> **Task statement**: In the following listing, find the lines containing "Search" and report them.

> **Data**:
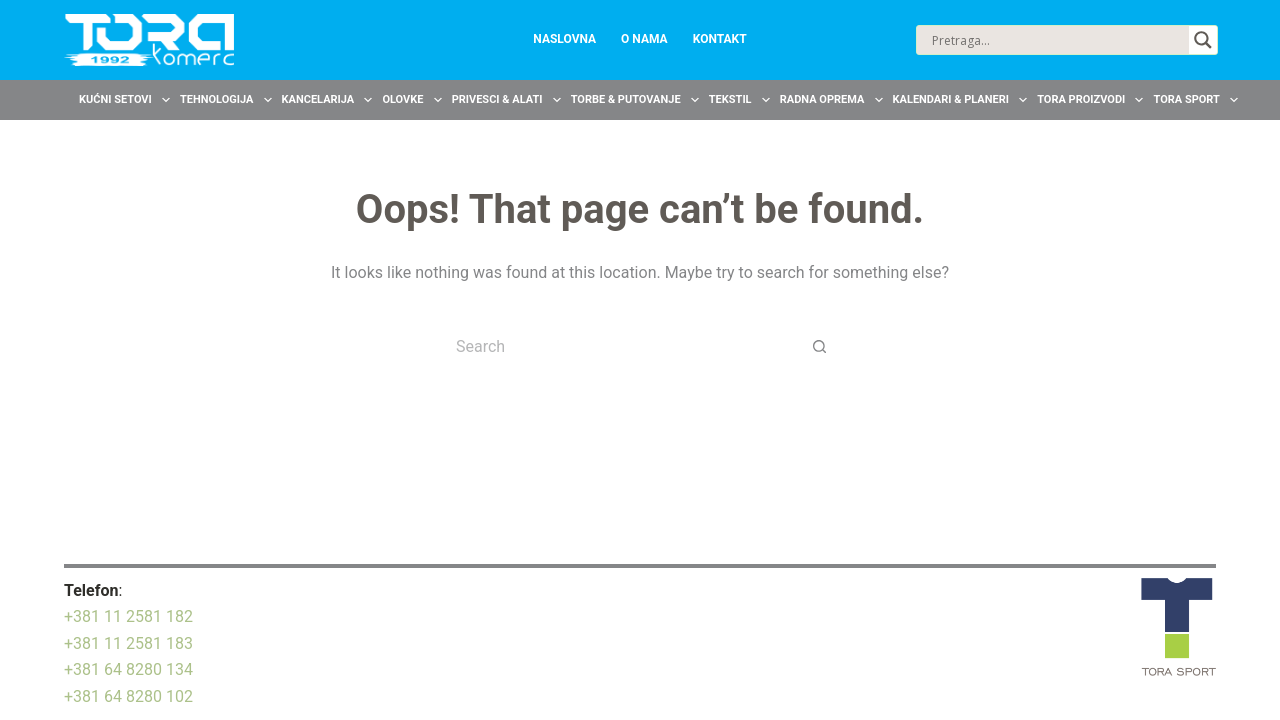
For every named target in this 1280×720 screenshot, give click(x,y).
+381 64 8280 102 (128, 696)
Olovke (414, 100)
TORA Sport (1198, 100)
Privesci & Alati (509, 100)
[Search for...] (620, 346)
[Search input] (1058, 40)
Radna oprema (834, 100)
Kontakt (720, 39)
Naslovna (564, 39)
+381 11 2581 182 (128, 616)
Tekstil (742, 100)
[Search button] (820, 346)
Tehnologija (228, 100)
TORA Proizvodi (1092, 100)
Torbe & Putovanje (637, 100)
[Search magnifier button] (1203, 40)
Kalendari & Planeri (963, 100)
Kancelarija (330, 100)
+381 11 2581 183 (128, 643)
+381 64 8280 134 (128, 669)
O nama (644, 39)
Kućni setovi (127, 100)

> **Output of the exercise**:
[Search for...] (620, 346)
[Search input] (1058, 40)
[Search button] (820, 346)
[Search magnifier button] (1203, 40)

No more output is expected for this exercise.